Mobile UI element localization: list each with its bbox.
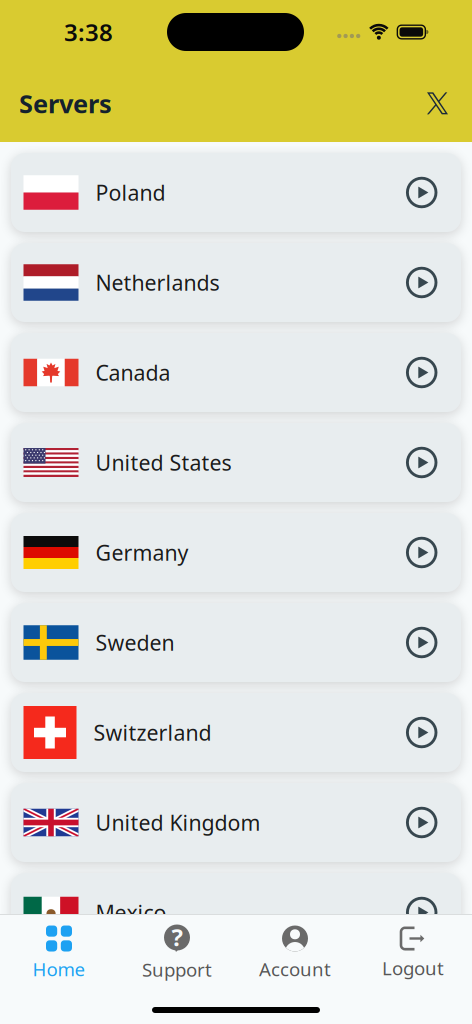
staticText: Support	[142, 957, 212, 982]
button[interactable]: Share on X	[427, 92, 448, 114]
button[interactable]: Mexico	[11, 873, 461, 952]
button[interactable]: Home	[0, 926, 118, 981]
staticText: Servers	[19, 86, 112, 120]
staticText: Mexico	[96, 898, 166, 927]
button[interactable]: Account	[236, 926, 354, 981]
staticText: Home	[32, 956, 86, 981]
button[interactable]: United States	[11, 423, 461, 502]
button[interactable]: Sweden	[11, 603, 461, 682]
staticText: Canada	[96, 358, 170, 387]
button[interactable]: ?	[118, 925, 236, 982]
button[interactable]: Canada	[11, 333, 461, 412]
staticText: Account	[259, 956, 331, 981]
staticText: Sweden	[96, 628, 174, 657]
staticText: ?	[172, 921, 182, 953]
button[interactable]: Germany	[11, 513, 461, 592]
staticText: Logout	[382, 956, 444, 980]
button[interactable]: Poland	[11, 153, 461, 232]
staticText: United Kingdom	[96, 808, 260, 837]
staticText: 3:38	[64, 16, 113, 48]
staticText: United States	[96, 448, 232, 477]
staticText: Poland	[96, 178, 166, 207]
button[interactable]: United Kingdom	[11, 783, 461, 862]
button[interactable]: Switzerland	[11, 693, 461, 772]
button[interactable]: Netherlands	[11, 243, 461, 322]
staticText: Switzerland	[94, 718, 212, 747]
staticText: Germany	[96, 538, 188, 567]
staticText: Netherlands	[96, 268, 220, 297]
button[interactable]: Logout	[354, 926, 472, 980]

:: Directions for this task ::
Produce a word-for-word copy of the records, omitting all images.

:: Result for this exercise ::
Mobile UI element localization: list each with its bbox.
staticText: Support	[142, 957, 212, 982]
button[interactable]: Share on X	[427, 92, 448, 114]
button[interactable]: Mexico	[11, 873, 461, 952]
button[interactable]: Home	[0, 926, 118, 981]
staticText: Servers	[19, 86, 112, 120]
staticText: Mexico	[96, 898, 166, 927]
button[interactable]: Account	[236, 926, 354, 981]
staticText: Home	[32, 956, 86, 981]
button[interactable]: United States	[11, 423, 461, 502]
button[interactable]: Sweden	[11, 603, 461, 682]
staticText: Canada	[96, 358, 170, 387]
button[interactable]: ?	[118, 925, 236, 982]
button[interactable]: Canada	[11, 333, 461, 412]
staticText: Account	[259, 956, 331, 981]
staticText: Sweden	[96, 628, 174, 657]
staticText: ?	[172, 921, 182, 953]
button[interactable]: Germany	[11, 513, 461, 592]
staticText: Logout	[382, 956, 444, 980]
button[interactable]: Poland	[11, 153, 461, 232]
staticText: United Kingdom	[96, 808, 260, 837]
staticText: 3:38	[64, 16, 113, 48]
staticText: United States	[96, 448, 232, 477]
staticText: Poland	[96, 178, 166, 207]
button[interactable]: United Kingdom	[11, 783, 461, 862]
button[interactable]: Switzerland	[11, 693, 461, 772]
button[interactable]: Netherlands	[11, 243, 461, 322]
staticText: Switzerland	[94, 718, 212, 747]
staticText: Germany	[96, 538, 188, 567]
staticText: Netherlands	[96, 268, 220, 297]
button[interactable]: Logout	[354, 926, 472, 980]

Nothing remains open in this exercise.